→ Task item
Your answer must be one number: the count of lines below that include "Device".

→ Stored data entries
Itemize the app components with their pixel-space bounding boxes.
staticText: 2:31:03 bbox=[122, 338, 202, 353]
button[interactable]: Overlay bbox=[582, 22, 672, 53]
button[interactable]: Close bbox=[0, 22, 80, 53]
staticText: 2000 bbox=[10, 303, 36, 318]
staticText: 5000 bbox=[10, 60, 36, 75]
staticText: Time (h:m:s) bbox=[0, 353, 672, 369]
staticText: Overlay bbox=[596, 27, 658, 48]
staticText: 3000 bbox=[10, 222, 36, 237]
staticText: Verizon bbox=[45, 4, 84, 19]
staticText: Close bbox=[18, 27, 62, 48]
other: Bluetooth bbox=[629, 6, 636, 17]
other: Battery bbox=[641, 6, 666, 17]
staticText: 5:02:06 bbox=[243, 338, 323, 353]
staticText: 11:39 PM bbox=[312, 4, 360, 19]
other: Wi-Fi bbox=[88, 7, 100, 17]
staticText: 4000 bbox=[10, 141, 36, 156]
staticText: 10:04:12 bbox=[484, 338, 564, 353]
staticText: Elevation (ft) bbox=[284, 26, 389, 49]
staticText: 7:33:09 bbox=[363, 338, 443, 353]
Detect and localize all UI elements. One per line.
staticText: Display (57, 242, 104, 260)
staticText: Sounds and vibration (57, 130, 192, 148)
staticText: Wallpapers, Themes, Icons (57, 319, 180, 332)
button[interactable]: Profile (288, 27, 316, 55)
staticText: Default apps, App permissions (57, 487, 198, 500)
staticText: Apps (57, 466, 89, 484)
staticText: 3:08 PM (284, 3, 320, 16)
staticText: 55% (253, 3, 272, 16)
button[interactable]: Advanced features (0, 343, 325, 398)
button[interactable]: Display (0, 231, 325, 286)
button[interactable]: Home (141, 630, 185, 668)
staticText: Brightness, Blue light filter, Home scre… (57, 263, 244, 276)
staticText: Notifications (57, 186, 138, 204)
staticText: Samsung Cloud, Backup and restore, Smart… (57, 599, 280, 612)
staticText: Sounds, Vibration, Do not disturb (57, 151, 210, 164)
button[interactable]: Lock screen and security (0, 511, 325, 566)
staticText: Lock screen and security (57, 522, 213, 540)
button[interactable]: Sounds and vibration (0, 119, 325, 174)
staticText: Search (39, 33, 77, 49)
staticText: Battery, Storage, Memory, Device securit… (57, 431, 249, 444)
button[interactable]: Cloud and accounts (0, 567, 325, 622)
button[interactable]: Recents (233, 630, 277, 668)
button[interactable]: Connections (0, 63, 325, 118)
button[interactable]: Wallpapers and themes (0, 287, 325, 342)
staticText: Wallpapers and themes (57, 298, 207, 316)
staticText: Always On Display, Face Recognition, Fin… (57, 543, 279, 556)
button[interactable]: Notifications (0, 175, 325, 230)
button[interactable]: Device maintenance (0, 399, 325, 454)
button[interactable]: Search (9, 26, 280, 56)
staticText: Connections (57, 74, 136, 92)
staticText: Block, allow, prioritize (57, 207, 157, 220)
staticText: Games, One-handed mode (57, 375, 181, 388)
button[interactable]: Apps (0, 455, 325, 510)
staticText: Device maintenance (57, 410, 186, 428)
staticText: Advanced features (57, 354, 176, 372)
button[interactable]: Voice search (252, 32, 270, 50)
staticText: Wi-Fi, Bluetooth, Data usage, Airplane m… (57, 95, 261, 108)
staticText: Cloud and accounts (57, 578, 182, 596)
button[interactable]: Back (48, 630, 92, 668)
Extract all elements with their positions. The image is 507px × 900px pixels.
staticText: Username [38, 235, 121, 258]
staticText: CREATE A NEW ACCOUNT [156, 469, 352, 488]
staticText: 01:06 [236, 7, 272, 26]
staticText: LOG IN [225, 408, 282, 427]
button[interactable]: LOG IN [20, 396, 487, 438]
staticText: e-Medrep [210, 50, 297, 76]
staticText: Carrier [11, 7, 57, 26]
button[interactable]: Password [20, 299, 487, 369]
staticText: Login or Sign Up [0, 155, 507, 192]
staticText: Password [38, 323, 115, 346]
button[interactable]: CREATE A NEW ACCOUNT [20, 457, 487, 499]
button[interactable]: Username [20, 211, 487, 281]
...
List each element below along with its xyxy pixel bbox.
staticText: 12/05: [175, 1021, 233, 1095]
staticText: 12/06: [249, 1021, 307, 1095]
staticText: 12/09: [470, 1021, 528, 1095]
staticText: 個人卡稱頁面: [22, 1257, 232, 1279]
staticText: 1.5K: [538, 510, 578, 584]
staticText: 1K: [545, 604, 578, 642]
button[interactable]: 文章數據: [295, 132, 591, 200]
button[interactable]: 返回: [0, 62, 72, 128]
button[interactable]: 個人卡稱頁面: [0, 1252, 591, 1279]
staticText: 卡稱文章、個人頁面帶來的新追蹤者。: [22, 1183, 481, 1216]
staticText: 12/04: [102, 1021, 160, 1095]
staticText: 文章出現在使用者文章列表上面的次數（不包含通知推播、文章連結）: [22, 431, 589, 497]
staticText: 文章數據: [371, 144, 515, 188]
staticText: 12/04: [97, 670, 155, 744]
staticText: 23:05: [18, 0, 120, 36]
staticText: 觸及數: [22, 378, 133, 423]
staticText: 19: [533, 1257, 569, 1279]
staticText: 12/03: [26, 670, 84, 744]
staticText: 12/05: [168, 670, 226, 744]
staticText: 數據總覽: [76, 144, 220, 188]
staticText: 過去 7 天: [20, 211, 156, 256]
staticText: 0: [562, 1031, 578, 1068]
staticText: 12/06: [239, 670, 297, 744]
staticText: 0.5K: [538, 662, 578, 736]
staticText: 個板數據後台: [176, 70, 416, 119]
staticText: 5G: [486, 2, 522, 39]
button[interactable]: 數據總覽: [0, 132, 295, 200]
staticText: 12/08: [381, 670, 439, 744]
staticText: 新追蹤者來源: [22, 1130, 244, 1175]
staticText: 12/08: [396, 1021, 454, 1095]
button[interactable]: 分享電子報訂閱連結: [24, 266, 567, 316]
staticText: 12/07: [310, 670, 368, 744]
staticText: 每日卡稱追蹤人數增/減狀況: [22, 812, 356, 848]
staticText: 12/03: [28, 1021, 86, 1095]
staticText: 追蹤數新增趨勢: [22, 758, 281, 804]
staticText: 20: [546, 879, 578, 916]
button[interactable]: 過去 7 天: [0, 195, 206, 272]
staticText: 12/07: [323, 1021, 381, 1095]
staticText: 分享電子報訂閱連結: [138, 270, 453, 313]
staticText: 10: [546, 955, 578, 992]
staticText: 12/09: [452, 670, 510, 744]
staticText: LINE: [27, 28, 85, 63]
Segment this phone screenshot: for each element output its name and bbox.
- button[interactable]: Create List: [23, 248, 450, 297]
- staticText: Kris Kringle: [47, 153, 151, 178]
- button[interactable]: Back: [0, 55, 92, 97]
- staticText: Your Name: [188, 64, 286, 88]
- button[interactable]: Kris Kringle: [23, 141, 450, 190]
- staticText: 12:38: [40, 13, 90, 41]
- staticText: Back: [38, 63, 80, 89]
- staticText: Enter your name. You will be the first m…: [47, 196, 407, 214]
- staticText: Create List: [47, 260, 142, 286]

→ Written answer
3